The complaint charges that the pickets were all strangers to the plaintiff employer and that defendants were conspiring to ruin plaintiff's business, and that the entire campaign was a malevolent one, and if permitted to continue would bring about the destruction of plaintiff's business.

The question presented for determination is whether a labor union, in which none of its members are present, past or expectant employees of an employer, has a right to picket his place of business for the purpose of compelling the employees, who do not wish to join a union, to do so.

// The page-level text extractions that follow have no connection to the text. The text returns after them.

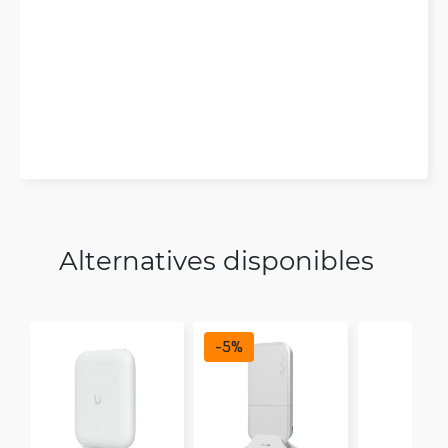
Alternatives disponibles
-
5
%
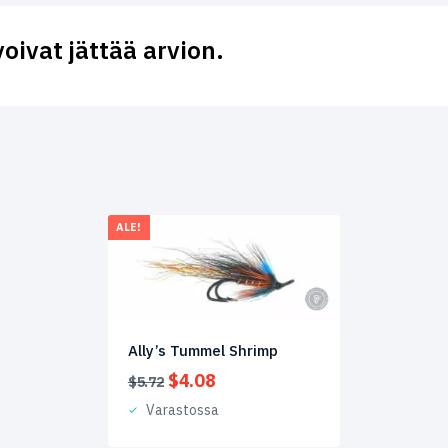
voivat jättää arvion.
ALE!
Ally’s Tummel Shrimp
Alkuperäinen
Nykyinen
$
4.08
$
5.72
hinta
hinta
Varastossa
oli:
on:
$5.72.
$4.08.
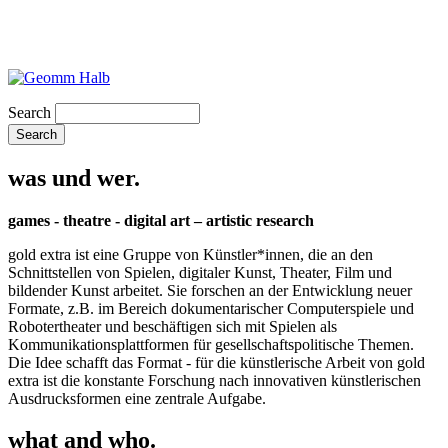
Search
was und wer.
games - theatre - digital art – artistic research
gold extra ist eine Gruppe von Künstler*innen, die an den
Schnittstellen von Spielen, digitaler Kunst, Theater, Film und
bildender Kunst arbeitet. Sie forschen an der Entwicklung neuer
Formate, z.B. im Bereich dokumentarischer Computerspiele und
Robotertheater und beschäftigen sich mit Spielen als
Kommunikationsplattformen für gesellschaftspolitische Themen.
Die Idee schafft das Format - für die künstlerische Arbeit von gold
extra ist die konstante Forschung nach innovativen künstlerischen
Ausdrucksformen eine zentrale Aufgabe.
what and who.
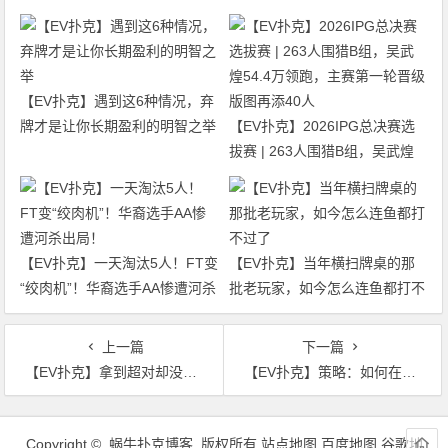
【EV扑克】遇到这6种情况，弃
牌才是让你长期盈利的明智之举
【EV扑克】2026IPG总决赛选
拔赛 | 263人围猎B组，吴武煌
54.4万领跑，主赛第一轮晋级版
图再添40人
【EV扑克】一天淘汰5人！FT变
【EV扑克】当年横扫牌桌的那
“绞肉机”！华裔选手AA惨遭河杀
批老玩家，如今怎么连鱼都打不
出局！
过了
上一篇
下一篇
【EV扑克】拿到超对却没有位置优势，怎么打？
【EV扑克】策略：如何在常规局玩好同花AQ
文
章
Copyright © 蜗牛扑克博客 版权所有
站点地图
百度地图
谷歌地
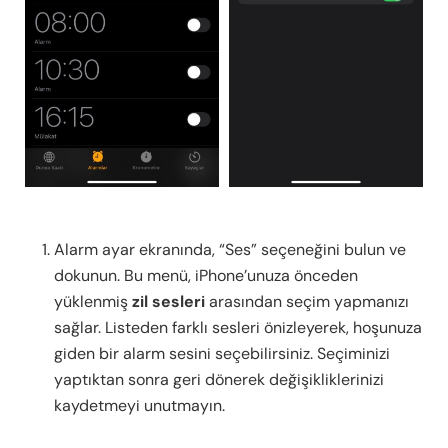
Alarm ayar ekranında, “Ses” seçeneğini bulun ve
dokunun. Bu menü, iPhone’unuza önceden
yüklenmiş
zil sesleri
arasından seçim yapmanızı
sağlar. Listeden farklı sesleri önizleyerek, hoşunuza
giden bir alarm sesini seçebilirsiniz. Seçiminizi
yaptıktan sonra geri dönerek değişikliklerinizi
kaydetmeyi unutmayın.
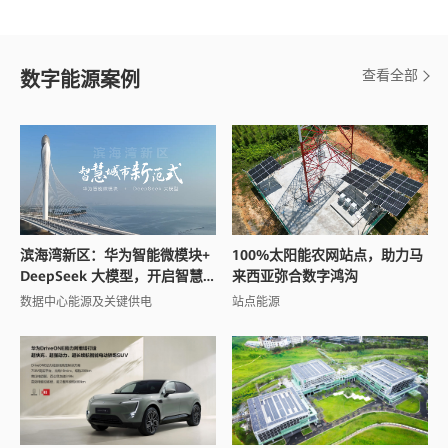
查看全部
数字能源案例
滨海湾新区：华为智能微模块+
100%太阳能农网站点，助力马
DeepSeek 大模型，开启智慧
来西亚弥合数字鸿沟
城市新范式
数据中心能源及关键供电
站点能源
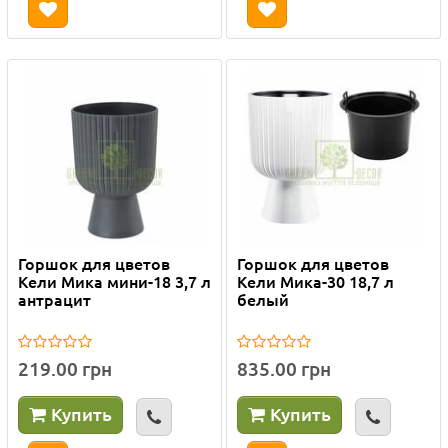
Горшок для цветов
Горшок для цветов
Кели Мика мини-18 3,7 л
Кели Мика-30 18,7 л
антрацит
белый
219.00 грн
835.00 грн
Купить
Купить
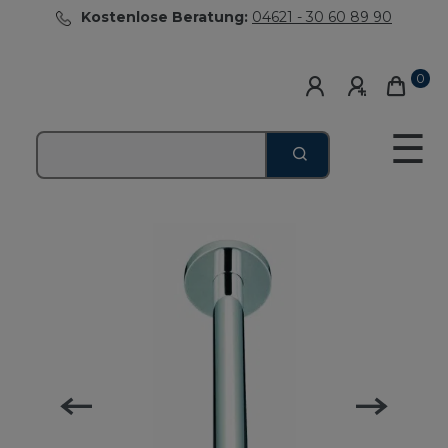
Kostenlose Beratung:
04621 - 30 60 89 90
0
☰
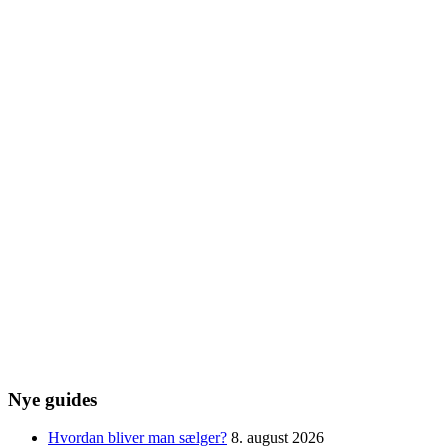
Nye guides
Hvordan bliver man sælger?
8. august 2026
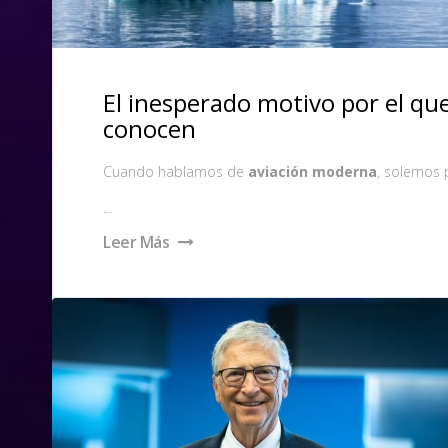
El inesperado motivo por el que
conocen
Cuando hablamos de
aviación moderna
, solemos 
...
Leer Más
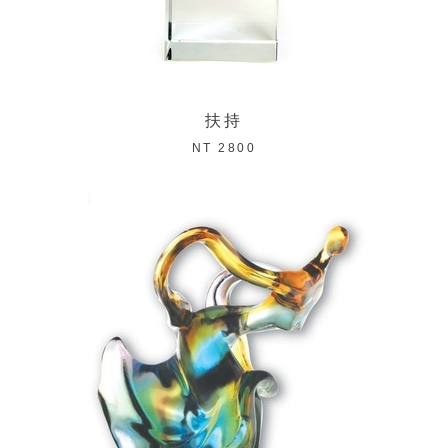
扶持
NT 2800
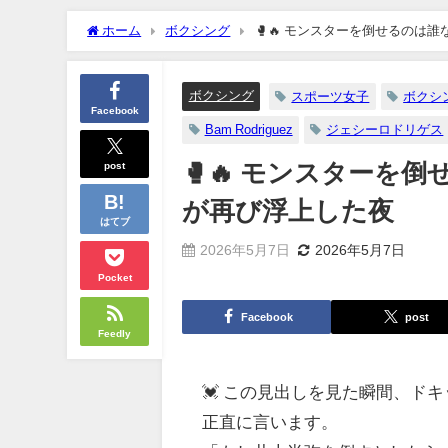
ホーム
ボクシング
🥊🔥 モンスターを倒せるのは
ボクシング
スポーツ女子
ボクシ
Facebook
Bam Rodriguez
ジェシーロドリゲス
post
🥊🔥 モンスター
が再び浮上した夜
はてブ
2026年5月7日
2026年5月7日
Pocket
Facebook
post
Feedly
💓 この見出しを見た瞬間、ド
正直に言います。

In the past the Illinois courts were committed to the proposition that peaceful picketing and peaceful persuasion were unlawful. Philip Henrici Co. v. Alexander, 198 Ill. App. 568; O'Brien v. People, 216 Ill. 354; Franklin Union v. People, 220 Ill. 355; Barnes Co. v. Chicago Typographical Union, 232 Ill. 424; Wilson v. Hey, 232 Ill. 389; Kemp v. Division No. 241, 255 Ill. 213; Anderson Lind Mfg. Co. v. Carpenters' Dist. Council, 308 Ill. 488.

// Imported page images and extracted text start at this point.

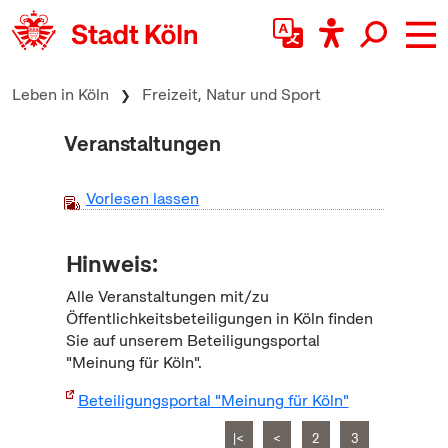
zum Inhalt springen
Leben in Köln
Freizeit, Natur und Sport
Veranstaltungen
Vorlesen lassen
Hinweis:
Alle Veranstaltungen mit/zu
Öffentlichkeitsbeteiligungen in Köln finden
Sie auf unserem Beteiligungsportal
"Meinung für Köln".
Beteiligungsportal "Meinung für Köln"
|<
<
2
3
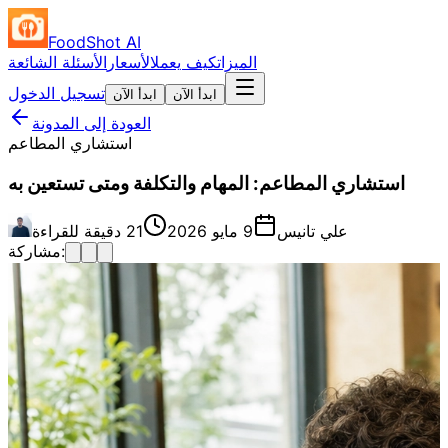
FoodShot AI
الميزات
كيف يعمل
الأسعار
الأسئلة الشائعة
تسجيل الدخول
ابدأ الآن
ابدأ الآن
العودة إلى المدونة
استشاري المطاعم
استشاري المطاعم: المهام والتكلفة ومتى تستعين به
علي تانيس
9 مايو 2026
21 دقيقة للقراءة
مشاركة:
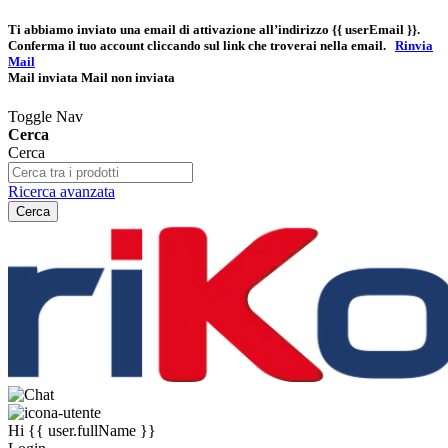
Ti abbiamo inviato una email di attivazione all’indirizzo
{{ userEmail }}
.
Conferma il tuo account cliccando sul link che troverai nella email.
Rinvia
Mail
Mail inviata
Mail non inviata
Toggle Nav
Cerca
Cerca
Ricerca avanzata
Cerca
Hi
{{ user.fullName }}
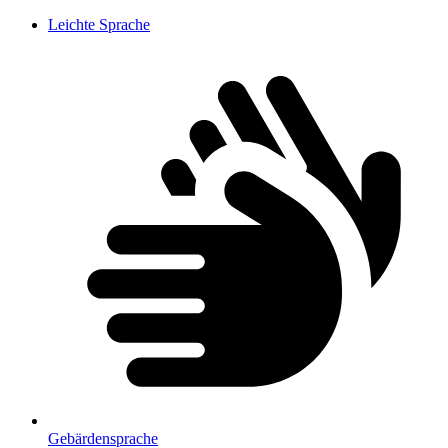
Leichte Sprache
Gebärdensprache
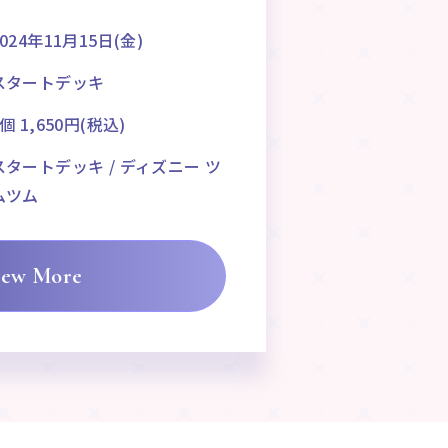
2024年11月15日(金)
スタートデッキ
1個 1,650円(税込)
スタートデッキ / ディズニー ツ
ムツム
iew More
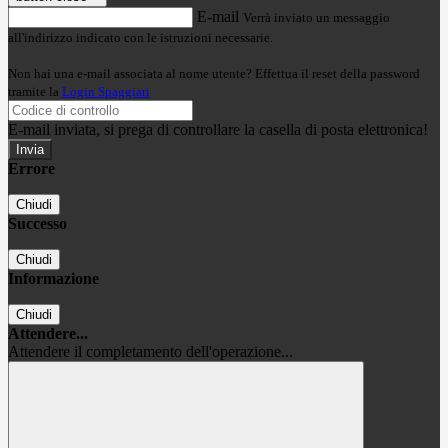
E-mail
Verrà inviato un messaggio
all'indirizzo indicato con le istruzioni necessarie.
Non hai una e-mail associata al nome utente? Effettua il reset della password
tramite la
Login Spaggiari
E-mail inviata, si prega di controllare la casella di posta elettronica!
Errore
Chiudi
Successo
Chiudi
Informazione
Chiudi
Attendere...
Attendere il completamento dell'operazione...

October 15, 1914, the Federal Congress passed the Clayton Act as an amendment to the Sherman Anti-Trust Law, and section 20 of the Clayton Act prohibited the granting of injunctions against peaceful picketing and persuasion. July 1, 1925 (laws of 1925, page 378) our legislature passed an act substantially the same as section 20 of the Clayton Act [Jones Ill. Stats. Ann. 106.21]. This provides in substance that no restraining order or injunction shall be granted by any court of this State — "in any case involving or growing out of a dispute concerning terms or conditions of employment, enjoining or restraining any person or persons, either singly or in concert, from terminating any relation of employment or from ceasing to perform any work or labor, or from peaceably and without threats or intimidation recommending, advising, or persuading others so to do; or from peaceably and without threats or intimidation being upon any public street, or thoroughfare or highway for the purpose of obtaining or communicating information, or to peaceably and without threats or intimidation persuade any person or persons to work or to abstain from working, or to employ or to peaceably and without threats or intimidation cease to employ any party to a labor dispute, or to recommend, advise, or persuade others so to do."

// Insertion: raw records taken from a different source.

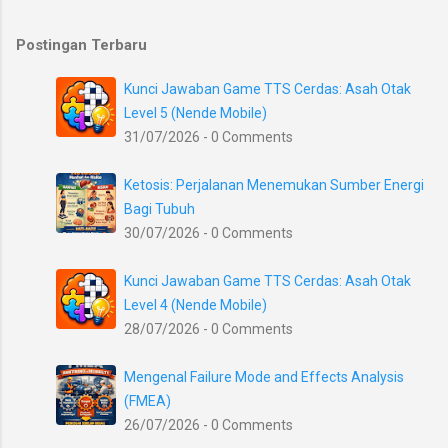
Postingan Terbaru
Kunci Jawaban Game TTS Cerdas: Asah Otak
Level 5 (Nende Mobile)
31/07/2026 - 0 Comments
Ketosis: Perjalanan Menemukan Sumber Energi
Bagi Tubuh
30/07/2026 - 0 Comments
Kunci Jawaban Game TTS Cerdas: Asah Otak
Level 4 (Nende Mobile)
28/07/2026 - 0 Comments
Mengenal Failure Mode and Effects Analysis
(FMEA)
26/07/2026 - 0 Comments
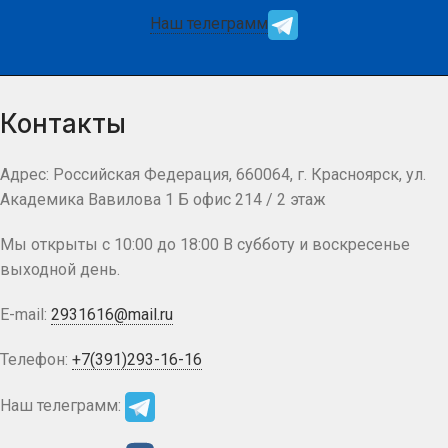
Наш телеграмм
Контакты
Адрес: Российская Федерация, 660064, г. Красноярск, ул.
Академика Вавилова 1 Б офис 214 / 2 этаж
Мы открыты с 10:00 до 18:00 В субботу и воскресенье
выходной день.
E-mail:
2931616@mail.ru
Телефон:
+7(391)293-16-16
Наш телеграмм:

In Ossey v. Retail Clerks' Union, 326 Ill. 405, and Fenske Bros. v. Upholsterers' International Union, 358 Ill. 239, the Supreme Court of this State has said that our Anti-Injunction Act is substantially the same as the Clayton Act, and our courts in interpreting our own Anti-Injunction Act have followed the decisions of the United States Supreme Court in its interpretation of the Clayton Act. That court has interpreted section 20 of the Clayton Act to refer to disputes between employers and employees. Duplex Printing Press Co. v. Deering, 254 U.S. 443, 469; American Steel Foundries v. Tri-City Central Trades Council, 257 U.S. 184, 202; Hitchman Coal Coke Co. v. Mitchell, 245 U.S. 229.

The State of Wisconsin passed an act similar in all respects to section 20 of the Clayton Act and to our own Anti-Injunction Act, and the Wisconsin Supreme Court, in American Furniture Co. v. I. B. of T. C. and H. of A., 222 Wis. 338, 268 N.W. 250, 256, 258, definitely held that the act referred only to employer and employee relationships.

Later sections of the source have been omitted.